• **Work instruction**: What lines of the data below hold the string "Policy"? Copy each one.

• **Records to process**:
=== Begin Enclosure ===

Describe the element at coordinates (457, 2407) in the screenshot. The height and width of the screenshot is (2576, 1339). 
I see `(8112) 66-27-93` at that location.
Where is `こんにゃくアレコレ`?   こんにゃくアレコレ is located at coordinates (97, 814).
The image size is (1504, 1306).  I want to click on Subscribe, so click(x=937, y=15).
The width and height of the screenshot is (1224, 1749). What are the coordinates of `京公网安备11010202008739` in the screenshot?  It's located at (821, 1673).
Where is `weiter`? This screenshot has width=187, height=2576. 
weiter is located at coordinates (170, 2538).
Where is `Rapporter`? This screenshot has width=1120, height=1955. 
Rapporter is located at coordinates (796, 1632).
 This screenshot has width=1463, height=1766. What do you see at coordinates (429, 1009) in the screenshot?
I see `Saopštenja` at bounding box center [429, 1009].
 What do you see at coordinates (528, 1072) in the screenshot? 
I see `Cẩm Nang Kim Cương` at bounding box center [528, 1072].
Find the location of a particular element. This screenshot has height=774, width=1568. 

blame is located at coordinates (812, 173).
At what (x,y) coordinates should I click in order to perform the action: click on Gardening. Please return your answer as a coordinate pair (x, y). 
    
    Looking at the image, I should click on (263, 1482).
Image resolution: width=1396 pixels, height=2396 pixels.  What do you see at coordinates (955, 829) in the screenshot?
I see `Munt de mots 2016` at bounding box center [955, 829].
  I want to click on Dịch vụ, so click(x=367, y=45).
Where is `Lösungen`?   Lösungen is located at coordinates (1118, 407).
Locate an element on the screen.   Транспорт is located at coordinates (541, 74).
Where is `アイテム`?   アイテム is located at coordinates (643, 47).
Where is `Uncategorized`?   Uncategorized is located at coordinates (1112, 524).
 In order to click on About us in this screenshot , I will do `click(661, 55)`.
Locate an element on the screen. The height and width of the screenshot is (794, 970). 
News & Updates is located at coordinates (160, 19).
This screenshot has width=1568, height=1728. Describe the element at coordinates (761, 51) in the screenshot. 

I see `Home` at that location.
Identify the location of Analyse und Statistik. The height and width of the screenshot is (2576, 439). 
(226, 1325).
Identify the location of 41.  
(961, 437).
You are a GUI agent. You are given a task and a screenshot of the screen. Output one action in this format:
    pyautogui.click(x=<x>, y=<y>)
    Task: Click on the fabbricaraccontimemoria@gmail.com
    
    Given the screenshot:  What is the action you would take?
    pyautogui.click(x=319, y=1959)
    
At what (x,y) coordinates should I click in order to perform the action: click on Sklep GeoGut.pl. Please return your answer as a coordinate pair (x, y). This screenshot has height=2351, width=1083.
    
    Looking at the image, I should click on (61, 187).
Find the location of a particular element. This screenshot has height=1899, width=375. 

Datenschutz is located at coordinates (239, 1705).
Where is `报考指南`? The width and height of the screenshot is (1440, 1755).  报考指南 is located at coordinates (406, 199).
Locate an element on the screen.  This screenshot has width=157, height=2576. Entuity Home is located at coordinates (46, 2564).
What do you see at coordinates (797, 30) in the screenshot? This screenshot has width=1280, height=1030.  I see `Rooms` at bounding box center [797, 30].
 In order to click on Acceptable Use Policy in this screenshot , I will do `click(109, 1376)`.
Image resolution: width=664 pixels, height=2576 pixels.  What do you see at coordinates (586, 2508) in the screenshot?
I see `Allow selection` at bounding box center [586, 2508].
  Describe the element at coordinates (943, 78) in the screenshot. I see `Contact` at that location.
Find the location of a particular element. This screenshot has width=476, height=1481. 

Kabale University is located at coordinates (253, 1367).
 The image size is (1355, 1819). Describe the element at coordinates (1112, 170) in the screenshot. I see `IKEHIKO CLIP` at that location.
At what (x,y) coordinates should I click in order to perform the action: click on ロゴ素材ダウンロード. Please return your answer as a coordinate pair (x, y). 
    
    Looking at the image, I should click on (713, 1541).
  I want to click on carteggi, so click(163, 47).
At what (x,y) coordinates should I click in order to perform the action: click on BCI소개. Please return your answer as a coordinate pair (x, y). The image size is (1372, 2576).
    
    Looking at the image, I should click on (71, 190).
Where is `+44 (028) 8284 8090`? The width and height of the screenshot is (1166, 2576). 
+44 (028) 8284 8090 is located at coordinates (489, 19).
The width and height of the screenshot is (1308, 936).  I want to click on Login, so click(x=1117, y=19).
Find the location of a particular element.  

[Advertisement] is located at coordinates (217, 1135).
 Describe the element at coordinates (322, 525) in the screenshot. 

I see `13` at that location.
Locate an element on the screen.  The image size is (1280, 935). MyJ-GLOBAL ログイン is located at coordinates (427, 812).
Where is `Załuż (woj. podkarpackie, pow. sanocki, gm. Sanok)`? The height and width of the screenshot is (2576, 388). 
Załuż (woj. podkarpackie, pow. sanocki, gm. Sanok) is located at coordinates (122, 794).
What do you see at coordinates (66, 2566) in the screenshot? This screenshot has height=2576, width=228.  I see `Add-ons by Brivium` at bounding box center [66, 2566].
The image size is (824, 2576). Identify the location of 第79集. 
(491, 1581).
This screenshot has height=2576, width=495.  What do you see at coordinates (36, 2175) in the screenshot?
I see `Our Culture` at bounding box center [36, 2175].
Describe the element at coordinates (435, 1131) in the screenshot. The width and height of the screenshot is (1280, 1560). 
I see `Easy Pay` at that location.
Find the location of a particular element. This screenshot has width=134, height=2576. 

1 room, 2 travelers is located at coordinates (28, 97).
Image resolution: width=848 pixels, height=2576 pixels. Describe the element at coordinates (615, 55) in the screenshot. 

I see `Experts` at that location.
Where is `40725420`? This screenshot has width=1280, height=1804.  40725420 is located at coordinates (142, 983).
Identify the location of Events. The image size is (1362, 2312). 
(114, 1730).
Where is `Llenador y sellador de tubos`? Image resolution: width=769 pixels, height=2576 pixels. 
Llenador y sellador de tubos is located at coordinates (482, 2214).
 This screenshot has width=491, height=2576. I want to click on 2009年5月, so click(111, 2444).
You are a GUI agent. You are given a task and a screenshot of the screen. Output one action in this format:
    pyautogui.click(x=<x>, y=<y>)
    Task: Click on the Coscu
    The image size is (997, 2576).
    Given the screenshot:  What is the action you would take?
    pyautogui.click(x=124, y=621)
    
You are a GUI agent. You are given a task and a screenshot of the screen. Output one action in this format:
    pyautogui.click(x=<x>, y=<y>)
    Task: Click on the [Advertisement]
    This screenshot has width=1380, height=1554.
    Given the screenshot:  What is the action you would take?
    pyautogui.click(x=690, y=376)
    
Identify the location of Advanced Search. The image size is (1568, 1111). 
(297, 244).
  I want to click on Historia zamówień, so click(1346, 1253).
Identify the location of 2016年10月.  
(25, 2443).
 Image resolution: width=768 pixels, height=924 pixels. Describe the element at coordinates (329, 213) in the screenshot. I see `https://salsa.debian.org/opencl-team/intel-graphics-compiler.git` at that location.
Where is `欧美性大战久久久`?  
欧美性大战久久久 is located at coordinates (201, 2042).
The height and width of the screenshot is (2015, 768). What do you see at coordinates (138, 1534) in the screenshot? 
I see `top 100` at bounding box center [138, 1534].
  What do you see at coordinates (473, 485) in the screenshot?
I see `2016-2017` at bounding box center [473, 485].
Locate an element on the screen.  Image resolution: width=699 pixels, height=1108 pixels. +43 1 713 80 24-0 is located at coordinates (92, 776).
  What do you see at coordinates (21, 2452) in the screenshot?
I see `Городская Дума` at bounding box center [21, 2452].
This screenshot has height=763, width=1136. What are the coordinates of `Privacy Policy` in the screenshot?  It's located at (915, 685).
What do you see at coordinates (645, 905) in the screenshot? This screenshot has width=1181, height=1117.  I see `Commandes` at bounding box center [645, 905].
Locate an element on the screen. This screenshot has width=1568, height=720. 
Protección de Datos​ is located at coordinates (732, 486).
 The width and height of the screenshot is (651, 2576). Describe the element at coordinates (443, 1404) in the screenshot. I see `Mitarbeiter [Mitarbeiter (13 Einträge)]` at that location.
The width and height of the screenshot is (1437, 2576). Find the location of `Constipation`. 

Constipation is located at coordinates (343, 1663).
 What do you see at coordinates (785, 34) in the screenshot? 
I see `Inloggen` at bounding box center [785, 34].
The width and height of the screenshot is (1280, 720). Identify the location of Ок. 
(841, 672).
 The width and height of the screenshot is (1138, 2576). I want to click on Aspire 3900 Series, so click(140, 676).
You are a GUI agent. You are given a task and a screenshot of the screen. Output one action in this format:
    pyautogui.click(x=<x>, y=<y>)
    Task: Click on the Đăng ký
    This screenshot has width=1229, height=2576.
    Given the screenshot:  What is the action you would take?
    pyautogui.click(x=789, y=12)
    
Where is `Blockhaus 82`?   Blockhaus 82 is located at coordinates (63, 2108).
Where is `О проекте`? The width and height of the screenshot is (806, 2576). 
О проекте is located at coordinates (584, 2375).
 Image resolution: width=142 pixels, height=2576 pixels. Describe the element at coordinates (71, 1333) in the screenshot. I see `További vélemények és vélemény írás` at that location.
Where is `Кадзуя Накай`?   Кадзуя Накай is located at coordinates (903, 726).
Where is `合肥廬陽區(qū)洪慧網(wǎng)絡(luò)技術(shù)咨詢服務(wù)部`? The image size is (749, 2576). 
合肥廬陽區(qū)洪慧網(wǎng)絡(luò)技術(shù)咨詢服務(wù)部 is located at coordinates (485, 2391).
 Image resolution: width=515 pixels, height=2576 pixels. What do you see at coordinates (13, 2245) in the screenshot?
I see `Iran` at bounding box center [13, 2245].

=== End Enclosure ===

• **Solution**:
 In order to click on Acceptable Use Policy in this screenshot , I will do `click(109, 1376)`.
This screenshot has height=763, width=1136. What are the coordinates of `Privacy Policy` in the screenshot?  It's located at (915, 685).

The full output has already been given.